The Indiana Fever have been on a roll. Four straight wins, a roster clicking into form at the right time, and Caitlin Clark and Kelsey Mitchell combining for over 40 points in back-to-back games. Indiana looked like a team finding its ceiling. Then Sophie Cunningham reminded everyone that the ceiling might be higher than anyone thought.
Against the Toronto Tempo on Tuesday night at Gainbridge Fieldhouse, Cunningham came off the bench and erupted for a season-high 24 points on 8-of-11 shooting, going 6-of-7 from three to match her career high. The Fever won 113-91, setting a franchise record for points in regulation and extending their home winning streak to six games.
Mitchell led all scorers with 27 points on a remarkably efficient 9-of-11 shooting. Clark added 21 points and a season-high 14 assists, including a between-the-legs, around-the-back pass to Makayla Timpson in the second half that left the arena buzzing. On any other night, either performance would have been the story. On Tuesday, Cunningham outshone them both.
She opened with a buzzer-beating three at the end of the first quarter, putting Indiana up six. A five-point burst late in the second half stretched a one-point lead back to six. Another three with seconds remaining in the third pushed the Fever into double digits and effectively ended the game as a contest. Indiana led by as many as 24 late in the fourth, giving their starters meaningful rest during a stretch run that has demanded a lot from their top players.

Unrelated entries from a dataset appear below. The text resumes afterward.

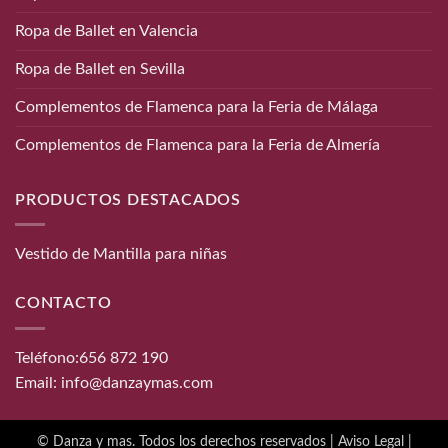
Ropa de Ballet en Valencia
Ropa de Ballet en Sevilla
Complementos de Flamenca para la Feria de Málaga
Complementos de Flamenca para la Feria de Almería
PRODUCTOS DESTACADOS
Vestido de Mantilla para niñas
CONTACTO
Teléfono:
656 872 190
Email:
info@danzaymas.com
© Danza y mas. Todos los derechos reservados |
Aviso Legal
|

The shooting tear did not begin Tuesday. Dating back to Saturday’s win over Connecticut, Sophie Cunningham made seven consecutive three-pointers before her lone miss against the Tempo. That streak left her three short of the WNBA record of 10 straight, set by Alex Bentley in 2013. Cunningham, however, was not talking about her own numbers after the game.
“We’re seeing what works,” she said. “We’re sharing the ball. I don’t think it’s just me. I think it’s our team as a whole.”
The context behind the shooting makes it more remarkable. Sophie Cunningham missed Thursday’s game against Chicago due to right elbow soreness and revealed postgame that she received a platelet-rich plasma injection to accelerate her recovery. Clark joked afterward that her teammate had a “brand new elbow.”
Cunningham put it more plainly:
“I really did get that fixed, and now I’m starting to stay in my shot a little bit.” Head coach Stephanie White kept it even simpler. “She’s tough as shit,” White said.
Sophie Cunningham’s Consistency Off the Bench Is Now Indiana’s Biggest X-Factor
Entering Tuesday, Sophie Cunningham was averaging 8.9 points per game on 47.9 percent shooting, third-best of her eight-year career. Productive numbers for a bench player, but not quite the fourth scoring option Indiana needs alongside Clark, Mitchell, and Aliyah Boston. The past two games have changed that conversation. Eleven points in the final two minutes against Connecticut, then a career-tying explosion against Toronto. That is not a hot streak. That is a player figuring something out at exactly the right time.
White made clear after the game that Cunningham’s value extends beyond shot-making.
“Sophie is just one of those players that can bring so much,” White said. “Her leadership has been outstanding. Her ability to knock down a shot is huge for us.”
When a player gives her team shooting, leadership, and toughness off the bench while recovering from an elbow injury, the head coach tends to notice.
Indiana improves to 9-5 on the season and has now won four straight. The Fever have also proven they can hold a big lead, something that had been an issue in recent wins. Tuesday’s margin stayed intact and grew. That matters for a team with genuine playoff ambitions. And if Sophie Cunningham keeps shooting like this, those ambitions are going to be very hard to slow down.